In 2004, Game, together with his student Konstantin Novoselov, discovered graphene, a two-dimensional layer of graphite one atom thick, which has good thermal conductivity, high mechanical rigidity, and other useful properties. In 2007, for this discovery, Game was awarded the Mott Prize of the International Institute of Physics (Institute of Physics), and in 2009 became a professor at the Royal Society of London for Improving Natural Knowledge. In 2010, Game received the John J Carty Award from the US National Academy of Sciences and the Hughes Medal from the Royal Society of Great Britain.

In 2006, Scientific American included Geim in the list of the 50 most influential scientists in the world, and in 2008 Russian Newsweek named Geim one of the ten most talented Russian emigrant scientists. By 2010, Geim had published more than 180 scientific papers in peer-reviewed publications.

In October 2010, Game and Novoselov were awarded the Nobel Prize in Physics "for their seminal experiments with the two-dimensional material graphene".

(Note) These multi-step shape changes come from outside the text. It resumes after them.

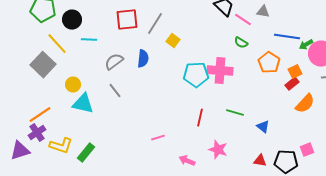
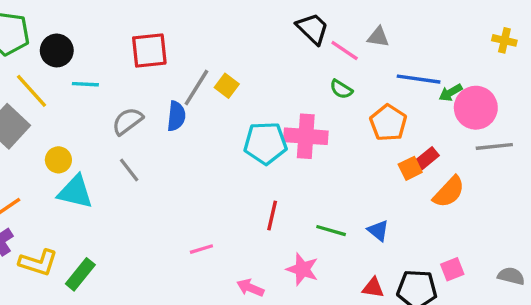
gray line: (155, 24) -> (196, 88), moved
orange square: (295, 72) -> (410, 168), moved
green line: (235, 113) -> (331, 231), moved

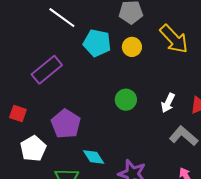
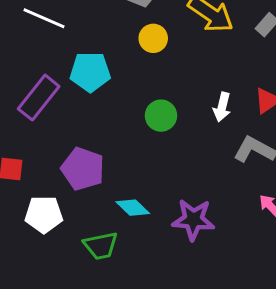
cyan pentagon: (97, 43) -> (90, 72), moved
white pentagon: (33, 149) -> (44, 214), turned -30

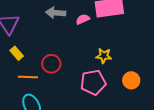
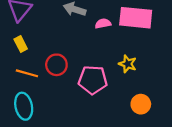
yellow star: (104, 56) -> (128, 64), moved
pink pentagon: (93, 82) -> (93, 80), moved

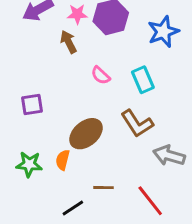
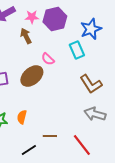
cyan rectangle: (143, 80) -> (77, 50), moved
brown L-shape: (137, 123) -> (91, 84), moved
brown ellipse: (86, 134) -> (32, 76), moved

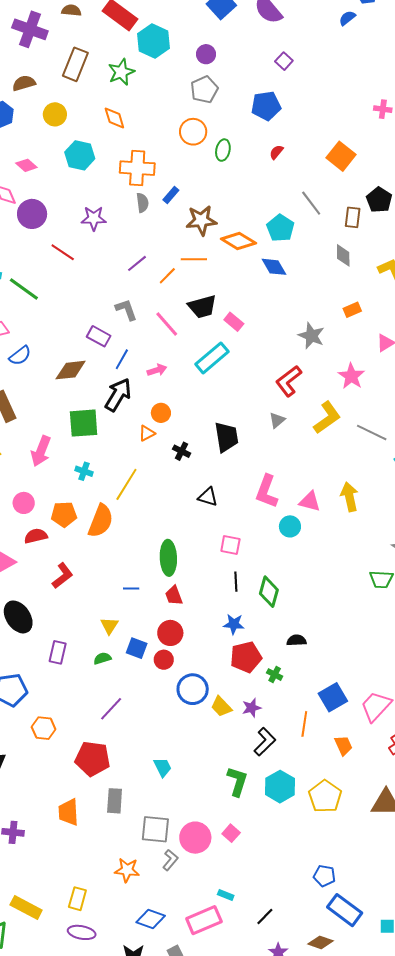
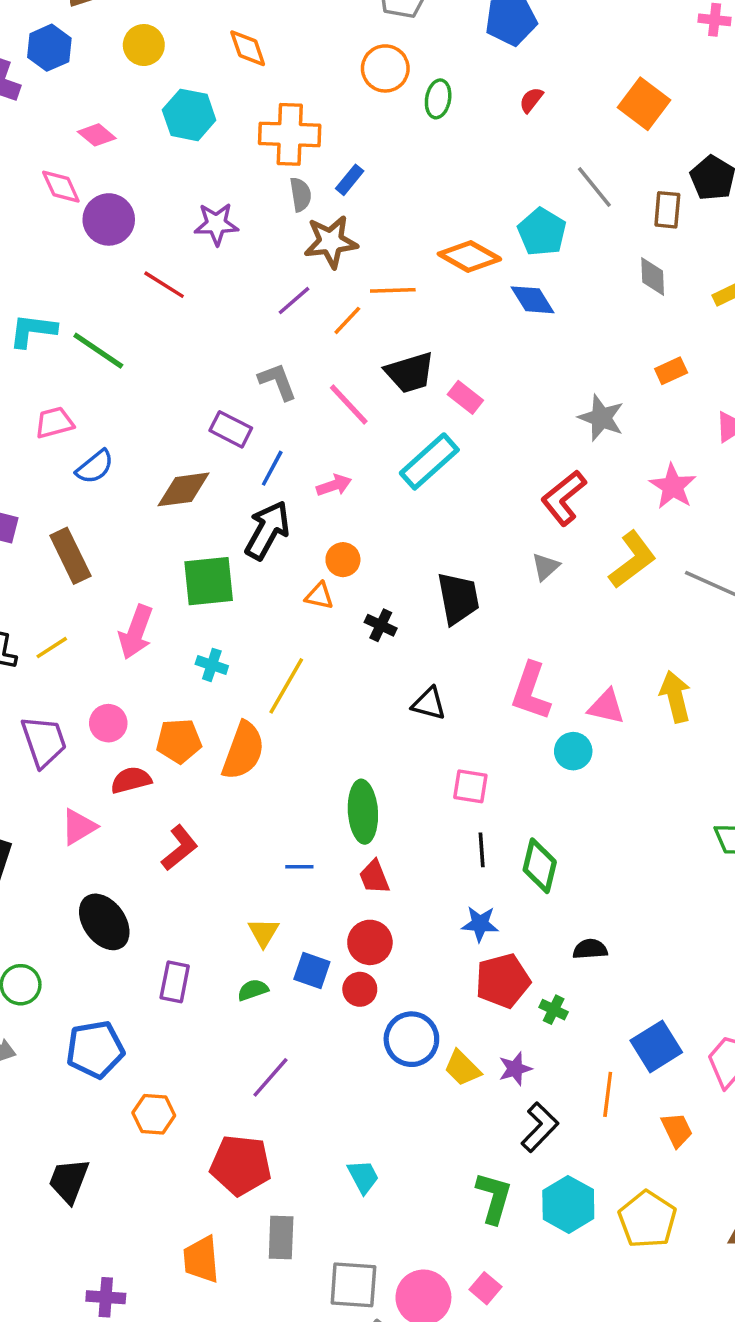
brown star: (201, 220) -> (331, 242), moved
orange triangle: (147, 433) -> (319, 596), turned 42

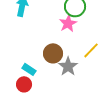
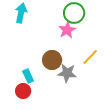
gray star: (68, 66) -> (67, 73), turned -30
cyan rectangle: (29, 69) -> (28, 76), turned 32

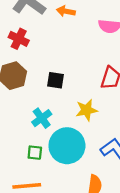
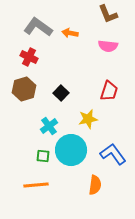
black square: (55, 80) -> (61, 93), turned 35

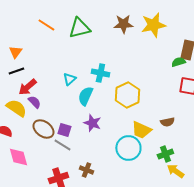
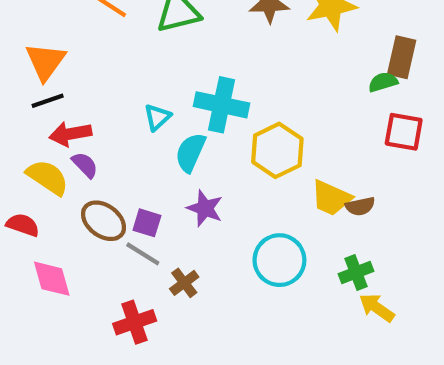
orange triangle: (15, 52) -> (46, 61), size x1.5
cyan cross: (100, 73) -> (221, 105), size x1.4
red arrow: (27, 87) -> (70, 134), turned 30
yellow trapezoid: (141, 130) -> (331, 198), moved
brown cross: (86, 170) -> (184, 283), moved, turned 32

After the news about the awarding of the Nobel Prize to immigrants from Russia, they were invited to work in Russia at the Skolkovo innovation center, but Game said in an interview that he was not going to return to his homeland: “Staying in Russia was the same as spending my life fighting against windmills, and work is a hobby for me, and I absolutely did not want to spend my life on mouse fuss. At the same time, he called himself in an interview "European and 20 percent Kabardino-Balkarian." Despite his reluctance to return to Russia, he noted the high quality of fundamental education at the Moscow Institute of Physics and Technology: in 2006, Game said that those parts of the brain that he had lost due to alcohol libations after exams at the institute were replaced by parts occupied by the information received at the institute, which he never needed. He also collaborated with the Institute of Solid State Physics of the Russian Academy of Sciences in Chernogolovka, where they investigated the possibility of creating a graphene transistor.